As you can see, it has two methods called serialize and deserialize. Each of these methods use the Jackson’s ObjectMapper for conversion.

There is also a class named JavaTypeHandler which helps you get the Type of the object you’re trying to serialize.

final class JavaTypeHandler {

    static <T> JavaType getJavaType(Class<T> clazz) {
        return TypeFactory.defaultInstance().constructType(clazz);
    }

}

Consequently, we would also need a class which returns us a RedisTemplate which utilizes this serializer. I would name this class RedisSerializationBuilder.

public final class RedisSerializationBuilder {

    public static <T> RedisTemplate<String, T> getNormalRedisTemplate(final LettuceConnectionFactory factory, final Class<T> clazz) {
        JsonRedisSerializer<T> jsonRedisSerializer = new JsonRedisSerializer<>(clazz);

        RedisTemplate<String, T> redisTemplate = new RedisTemplate<>();
        redisTemplate.setConnectionFactory(factory);
        redisTemplate.setDefaultSerializer(RedisSerializer.json());
        redisTemplate.setKeySerializer(RedisSerializer.string());
        redisTemplate.setValueSerializer(RedisSerializer.string());
        redisTemplate.setHashKeySerializer(RedisSerializer.string());
        redisTemplate.setHashValueSerializer(jsonRedisSerializer);
        redisTemplate.afterPropertiesSet();
        return redisTemplate;
    }

}

Notice that the above method will return you a template specific to a particular domain model(in our case, the User) using Generics. It also specifies what connection factory is to be used, what should be the default key/value/hashKey/hashValue serializers.

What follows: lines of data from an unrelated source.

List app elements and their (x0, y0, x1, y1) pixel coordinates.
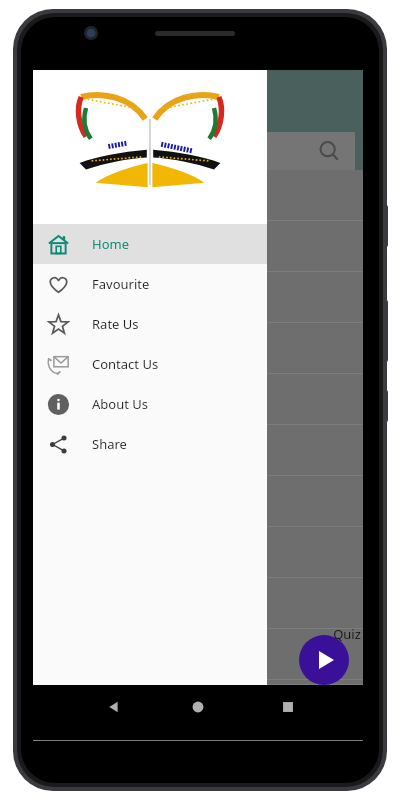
button[interactable] (33, 639, 363, 690)
button[interactable]: Quiz (299, 625, 363, 685)
button[interactable] (33, 282, 363, 333)
button[interactable] (33, 231, 363, 282)
button[interactable] (33, 690, 363, 741)
button[interactable] (33, 588, 363, 639)
button[interactable] (33, 384, 363, 435)
staticText: Contact Us (92, 355, 159, 373)
button[interactable]: Rate Us (33, 304, 267, 344)
staticText: Dimasa (51, 88, 118, 114)
staticText: Quiz (333, 625, 361, 643)
staticText: Favourite (92, 275, 150, 293)
button[interactable] (33, 486, 363, 537)
button[interactable]: Back (101, 694, 127, 720)
button[interactable]: Recent apps (275, 694, 301, 720)
button[interactable]: Share (33, 424, 267, 464)
button[interactable] (33, 180, 363, 231)
button[interactable]: Contact Us (33, 344, 267, 384)
button[interactable] (33, 435, 363, 486)
button[interactable]: About Us (33, 384, 267, 424)
staticText: Rate Us (92, 315, 139, 333)
button[interactable]: Favourite (33, 264, 267, 304)
staticText: Home (92, 235, 129, 253)
button[interactable]: Home (33, 224, 267, 264)
button[interactable] (33, 333, 363, 384)
button[interactable]: Home (185, 694, 211, 720)
staticText: Share (92, 435, 127, 453)
button[interactable] (47, 132, 355, 170)
staticText: About Us (92, 395, 149, 413)
button[interactable] (33, 537, 363, 588)
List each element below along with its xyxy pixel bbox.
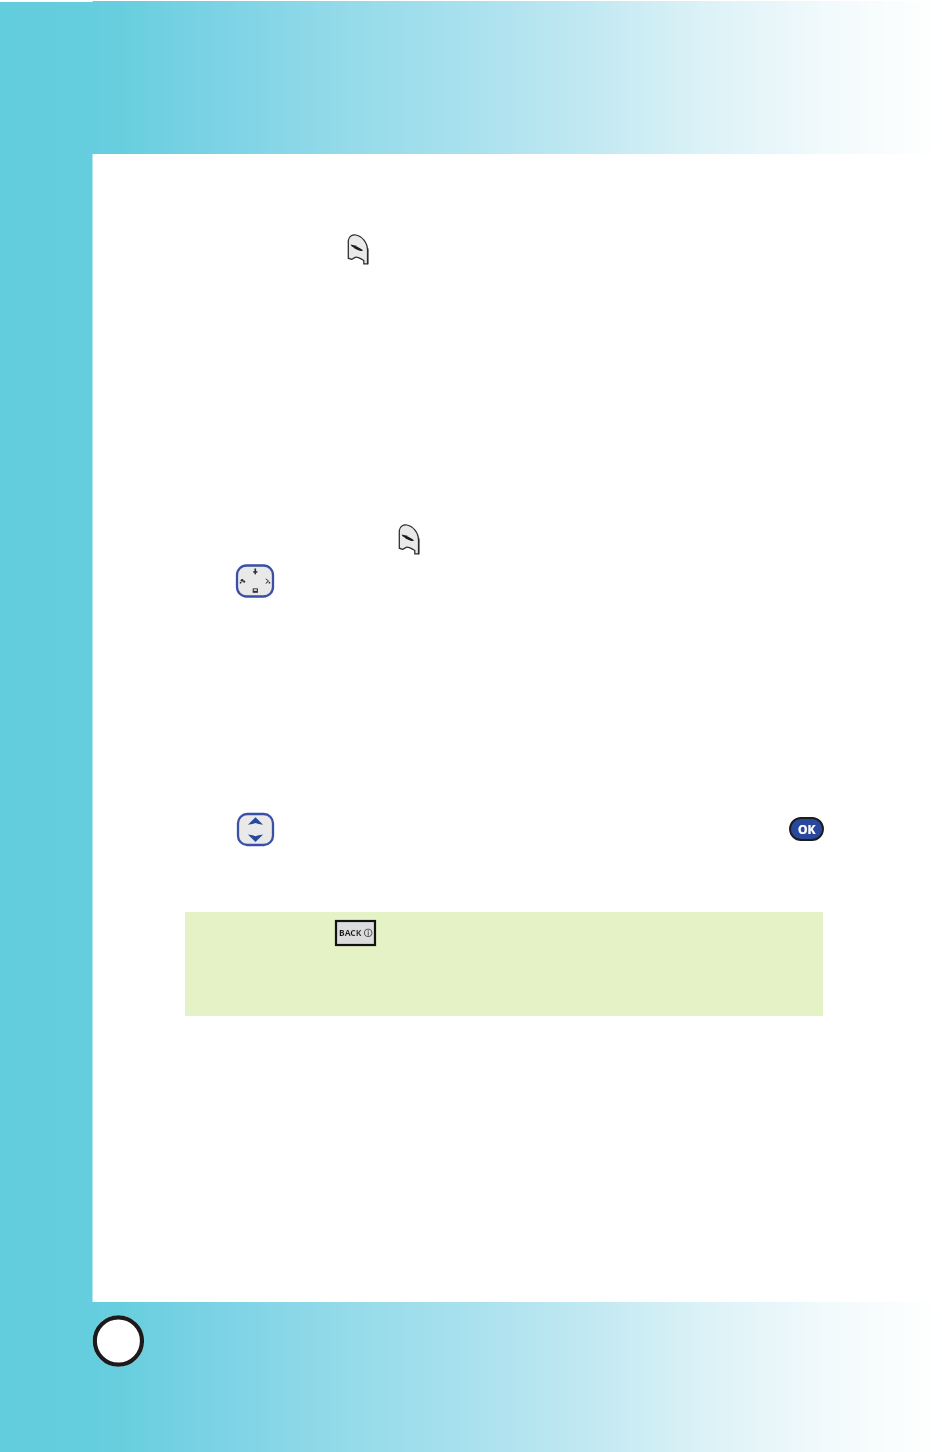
button[interactable]: Scroll up or down key	[238, 814, 273, 845]
button[interactable]: Right soft key	[398, 523, 422, 555]
button[interactable]: BACK ⓘ	[336, 921, 375, 945]
staticText: BACK ⓘ	[339, 927, 373, 939]
staticText: OK	[798, 821, 816, 837]
button[interactable]: Page number	[93, 1315, 144, 1366]
button[interactable]: Left soft key	[347, 233, 371, 265]
button[interactable]: Navigation pad	[237, 565, 273, 597]
button[interactable]: OK	[790, 818, 823, 840]
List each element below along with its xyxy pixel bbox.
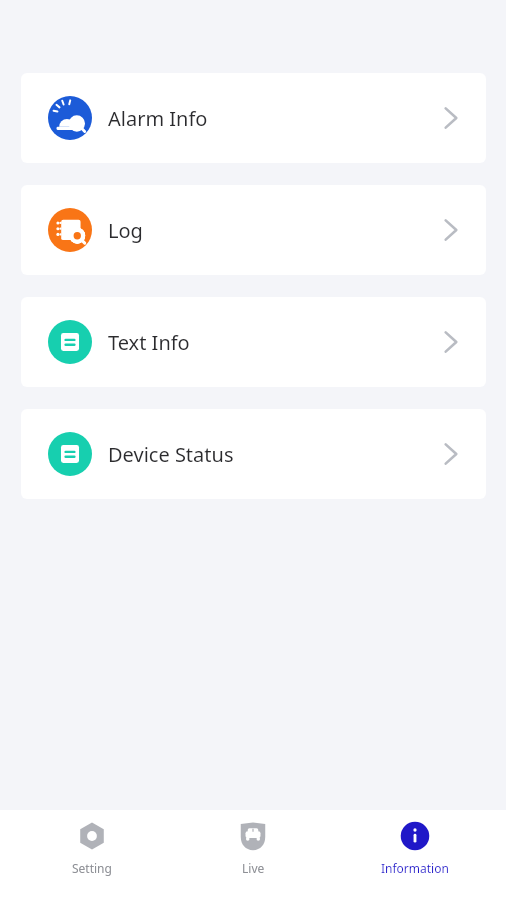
button[interactable]: Live [183,810,323,900]
button[interactable]: Setting [22,810,162,900]
staticText: Text Info [108,329,190,356]
staticText: Information [381,860,449,876]
staticText: Setting [72,860,112,876]
other: Information [398,819,432,853]
button[interactable]: Text Info [21,297,486,387]
staticText: Device Status [108,441,234,468]
staticText: Alarm Info [108,105,208,132]
staticText: Live [242,860,265,876]
staticText: Log [108,217,143,244]
other: Live [236,819,270,853]
button[interactable]: Log [21,185,486,275]
button[interactable]: Device Status [21,409,486,499]
button[interactable]: Alarm Info [21,73,486,163]
button[interactable]: Information [345,810,485,900]
other: Setting [75,819,109,853]
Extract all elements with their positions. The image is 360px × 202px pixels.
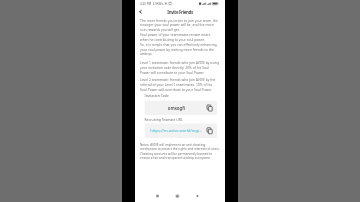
staticText: The more friends you invite to join your… [140, 18, 219, 32]
staticText: 4:20 PM 4.9KB/s [140, 2, 164, 6]
staticText: omxogfi [168, 105, 185, 111]
button[interactable]: Back [194, 192, 200, 200]
staticText: https://m.avive.world/regi... [150, 128, 202, 134]
staticText: Soul power of your teammates remain inta… [140, 32, 219, 42]
button[interactable]: omxogfi [144, 100, 217, 115]
staticText: Level 1 teammate: friends who join AVIVE… [140, 61, 219, 75]
staticText: Invite Friends [167, 9, 193, 15]
button[interactable]: Copy [206, 105, 213, 111]
button[interactable]: Copy [206, 128, 213, 134]
button[interactable]: Recents [154, 192, 161, 200]
staticText: Recruiting Teamate URL [144, 118, 183, 122]
staticText: Level 2 teammate: friends who join AVIVE… [140, 78, 219, 92]
staticText: Invitation Code [144, 93, 169, 98]
button[interactable]: https://m.avive.world/regi... [144, 123, 217, 138]
button[interactable]: Back [137, 8, 144, 15]
button[interactable]: Home [174, 192, 181, 200]
staticText: Notes: AVIVE will implement an anti-chea… [140, 142, 222, 160]
staticText: So, it is simple that you can effectivel… [140, 42, 219, 56]
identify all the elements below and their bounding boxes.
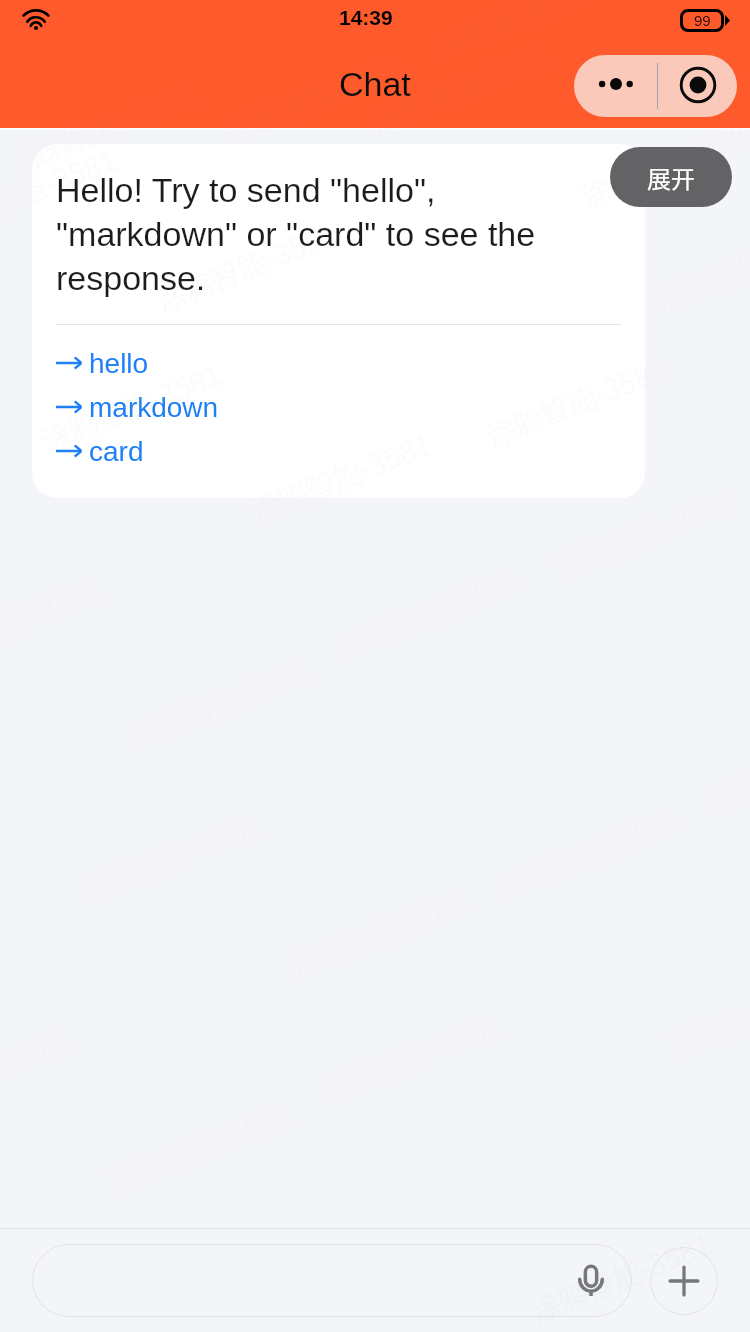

Consequently, the NormalService looks like

@Service
public class NormalService implements Operations{

    private final RedisTemplate<String, User> redisTemplate;
    private final HashOperations<String, String, User> hashOperations;

    public NormalService(LettuceConnectionFactory redisConnectionFactory) {
        this.redisTemplate = RedisSerializationBuilder.getNormalRedisTemplate(redisConnectionFactory, User.class);
        this.hashOperations = this.redisTemplate.opsForHash();
    }

    @Override
    public User get(String firstName, String lastName) {
        return hashOperations.get(firstName, lastName);
    }

    @Override
    public void put(User user) {
        hashOperations.put(user.getFirstName(), user.getLastName(), user);
    }

    @Override
    public void delete(String firstName) {
        hashOperations.delete(firstName);
    }
}

I then inserted a User, using the POST method, and URL: localhost:8080/normalService/insert Request Body:

{
  "firstName": "Priscilla",
  "lastName": "Haymes",
  "birthday": "2020-04-12T11:15:00Z"
}

If I then run this application for 100 Users, I find the following stats for the memory usage in Redis (I used the memory stats command using the redis-cli)

21) "keys.count"
22) (integer) 100
23) "keys.bytes-per-key"
24) (integer) 1044
25) "dataset.bytes"
26) (integer) 32840

Using the hgetall command for a key gives me

127.0.0.1:6379>hgetall "Priscilla"
1) "Haymes"
2) "{\"firstName\":\"Priscilla\",\"lastName\":\"Haymes\",\"birthday\":1586690100000}"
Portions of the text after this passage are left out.